# Painting Enclosures & Decals



## hollowbody (Jan 15, 2008)

So...what's the best way to paint a metal enclosure? Should I sand first? Acrylic or Oil? 

I just bought a pedal off flashPUNK which was painted in what appears to be acrylic white. The acrylic seems to be coming off pretty easy, so I don't know if oil is a better choice. 

Basically, I want to strip the pedal, re-paint it a solid colour, and then I'm thinking of applying a decal to it. What's the process for decals? Can I get some paper from a arts/crafts store and print whatever image I want on it? Then what?

Clearly, I've never done this before, so all you DIY pedal-geeks need to give me some pointers!


----------



## flashPUNK (Feb 16, 2006)

I suggest you grind/sand the pedal down to the metal - leaving it a bit rough, so the paint has something to grab onto (what I didn't do the first time I did it 

If you want a glossy finish, clear coat it a couple times..

I know for a fact that you can find quite a bit information about painting enclosures on the BYOC Forum..

Good luck, let me know how it turns out!


----------



## Guest (Feb 25, 2009)

Check out Beavis Audio's Box-In-A-Day recipe: http://beavisaudio.com/techpages/boxinaday.html

Here's a neat alternative to water slide decals: http://www.diystompboxes.com/smfforum/index.php?topic=71307.0


----------



## hollowbody (Jan 15, 2008)

Awesome, thanks guys! I found some stuff on this TGP thread as well.

Mike, I will definitely keep you updated about how it turns out.


----------



## allthumbs56 (Jul 24, 2006)

I used an auto paint (trans blue) and a clear coat when I made the last one. I got waterslide decal paper at the local hobby store. Just make sure that you build up the clear over the decals in multiple thin coats. I also used my oven on low to "bake" between coats.

The secret ingredient is patience .............


----------



## Diablo (Dec 20, 2007)

I think powdercoating would be cool... more work but more durable than just about any paint.


----------



## hollowbody (Jan 15, 2008)

So far I've sanded off the paint using emery cloth and a good measure of elbow grease. There's a few spots around knobs and jacks and stuff where there's a wee little bit of paint left, but I don't want to gut the pedal to do this, so I'm thinking of just taping off the jacks and pots (once the knobs are off) and spraying it. I'm waiting for the weather to warm up a bit so I can do this outside so my gf and my cat don't complain. I'll post some pics of the sanded down pedal tonight. It looks pretty cool, and I would have maybe kept it that way if I didn't have a bitchin' cool idea for painting the pedal.


----------



## hollowbody (Jan 15, 2008)

Here's a pic of it sanded down mostly.


----------



## Powdered Toast Man (Apr 6, 2006)

I'd take the guts out if I was you - you'll make it WAAAY easier on yourself.
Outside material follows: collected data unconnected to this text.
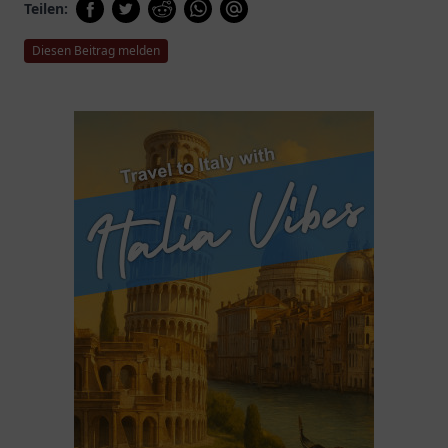
Teilen:
Diesen Beitrag melden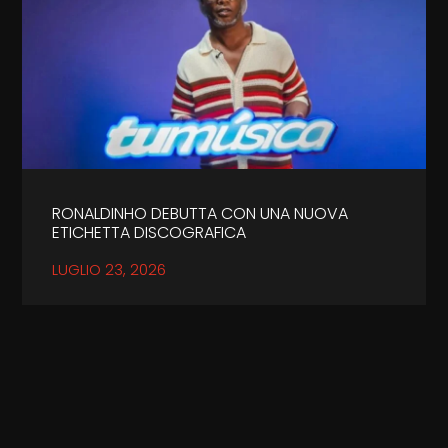
RONALDINHO DEBUTTA CON UNA NUOVA
ETICHETTA DISCOGRAFICA
LUGLIO 23, 2026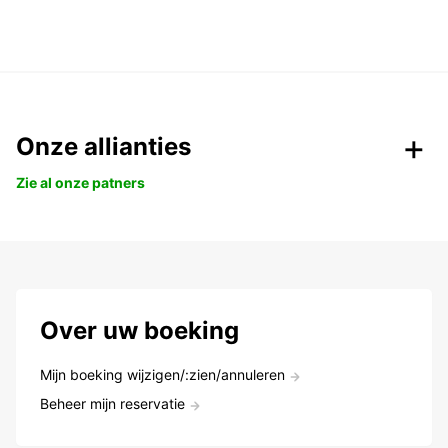
Onze allianties
Zie al onze patners
Over uw boeking
Mijn boeking wijzigen/:zien/annuleren
Beheer mijn reservatie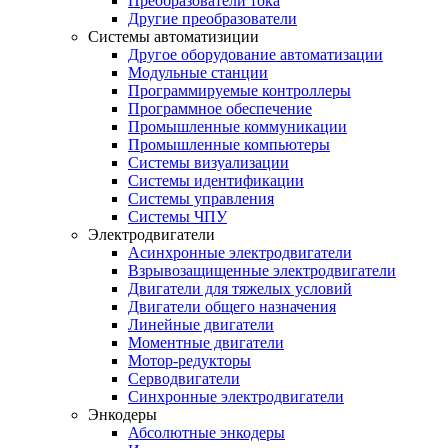
Преобразователи тока
Другие преобразователи
Системы автоматизиции
Другое оборудование автоматизации
Модульные станции
Программируемые контроллеры
Программное обеспечение
Промышленные коммуникации
Промышленные компьютеры
Системы визуализации
Системы идентификации
Системы управления
Системы ЧПУ
Электродвигатели
Асинхронные электродвигатели
Взрывозащищенные электродвигатели
Двигатели для тяжелых условий
Двигатели общего назначения
Линейные двигатели
Моментные двигатели
Мотор-редукторы
Серводвигатели
Синхронные электродвигатели
Энкодеры
Абсолютные энкодеры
All you literally have to do is undo the nuts around the pots, jacks, and switch and it should pretty much just drop out.


----------



## hollowbody (Jan 15, 2008)

I wanted to do that but I'm not sure what to do with removing the bezel and dc jack. I haven't inspected those completely and I don't want to have to desolder and resolder them unless I really, really have to.

If it's easy to do, then I would definitely go for it, but I know literally nothing about putting pedals together, so I'm not sure what to do when it comes to the LED bezel and the power input.


----------